- Mondoro Location in Mali
- Coordinates: 14°40′34″N 1°57′4″W﻿ / ﻿14.67611°N 1.95111°W
- Country: Mali
- Region: Mopti Region
- Cercle: Douentza Cercle

Area
- • Total: 5,598 km^{2} (2,161 sq mi)

Population (2009 census)
- • Total: 42,631
- • Density: 7.6/km^{2} (20/sq mi)
- Time zone: UTC+0 (GMT)

= Mondoro =

Mondoro (Mɔ̀ndɔ́:rɔ́) is a village and rural commune in the Cercle of Douentza in the Mopti Region of Mali, near the border of Burkina Faso. The commune contains 22 villages and had a population of 42,631 in the 2009 census. The commune is the largest by area and population in the Douentza Cercle.

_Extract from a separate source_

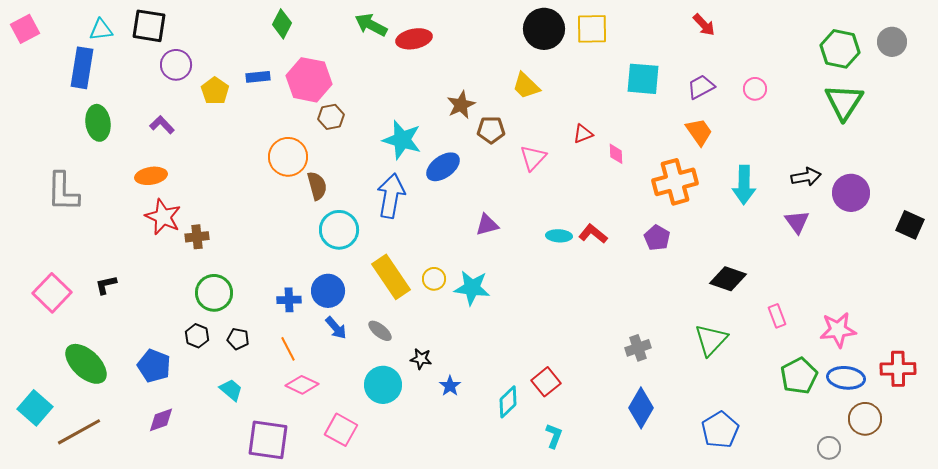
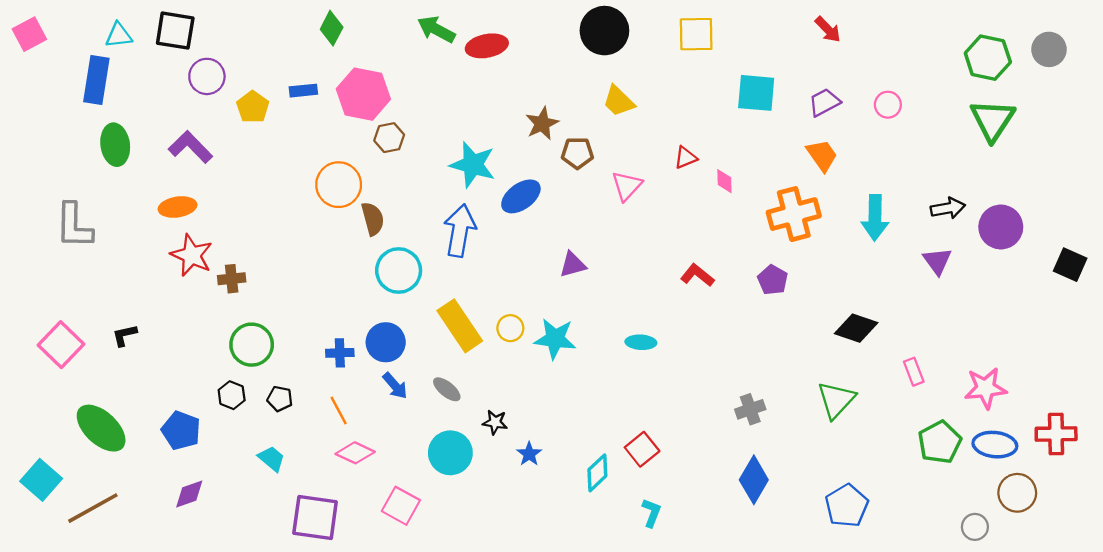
black circle: (544, 29) -> (604, 31), moved
purple L-shape: (162, 125) -> (190, 147), size x1.5
cyan ellipse: (559, 236) -> (641, 342), moved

Mondoro village has tanners (Morba clan), dyers, and blacksmiths. Most villagers have the surnames Ongoiba and Morba. A few are also surnamed Goro and Sanga. Jamsay Dogon is spoken in the village. There is a weekly Monday market.

On March 4, 2022, rebels entered the village and attacked an army base with car bombs, killing 27 soldiers and injuring over 33 others. The government declared a three-day national day of mourning in response.